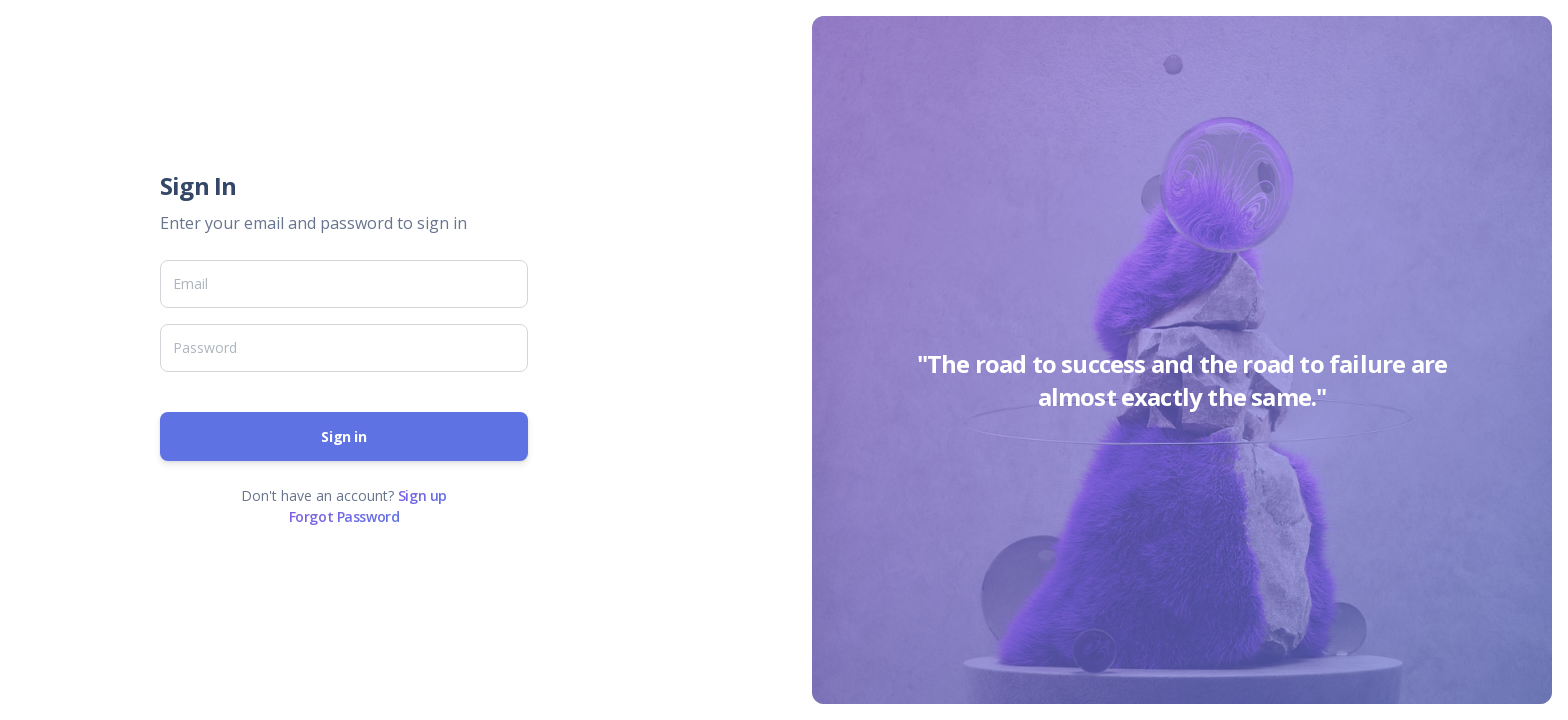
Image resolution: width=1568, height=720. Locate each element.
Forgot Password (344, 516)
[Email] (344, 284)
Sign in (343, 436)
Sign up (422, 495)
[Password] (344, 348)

....................

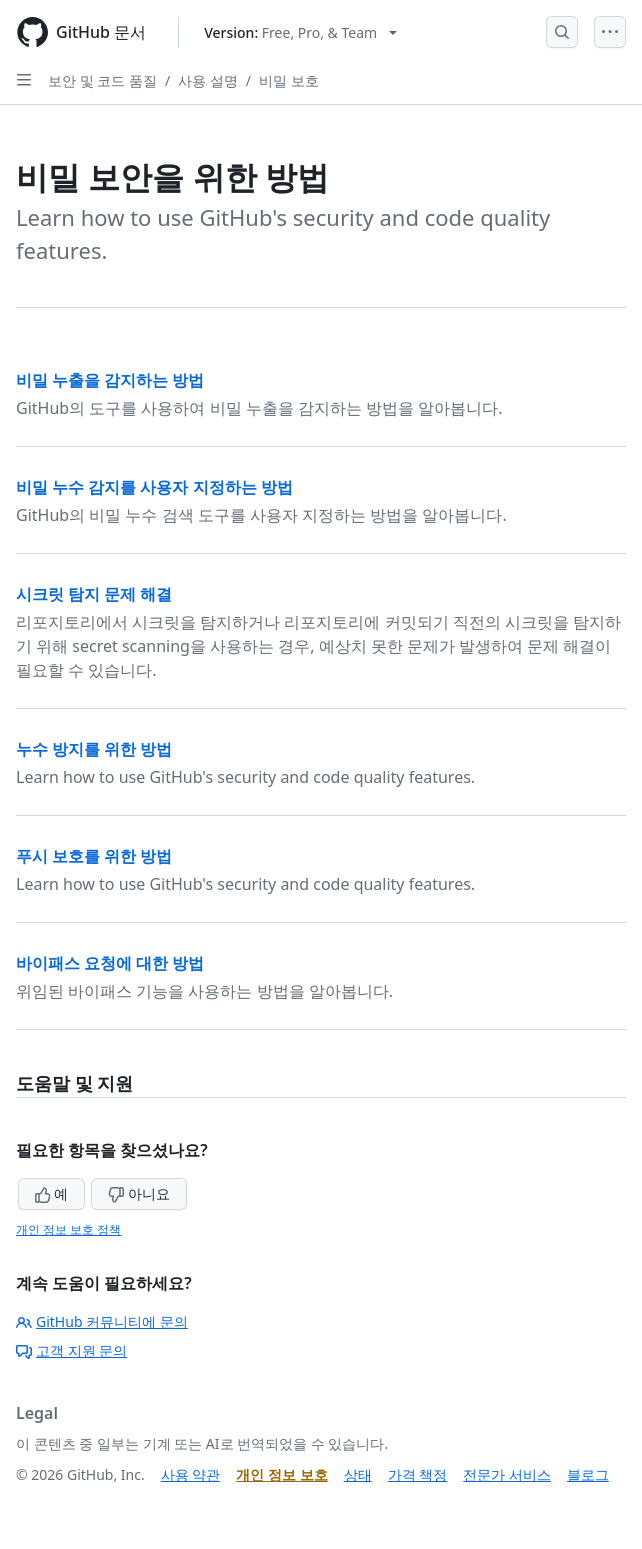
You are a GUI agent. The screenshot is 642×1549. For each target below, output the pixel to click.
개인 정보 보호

....................

### DESCRIPTION OF THE TASK
From the material above, copy exactly the lines between the line holding "Image resolution: width=1568, height=720." and the line holding "[Password] (344, 348)", inclusive, and only those.

### TASK OUTPUT
Image resolution: width=1568, height=720. Locate each element.
Forgot Password (344, 516)
[Email] (344, 284)
Sign in (343, 436)
Sign up (422, 495)
[Password] (344, 348)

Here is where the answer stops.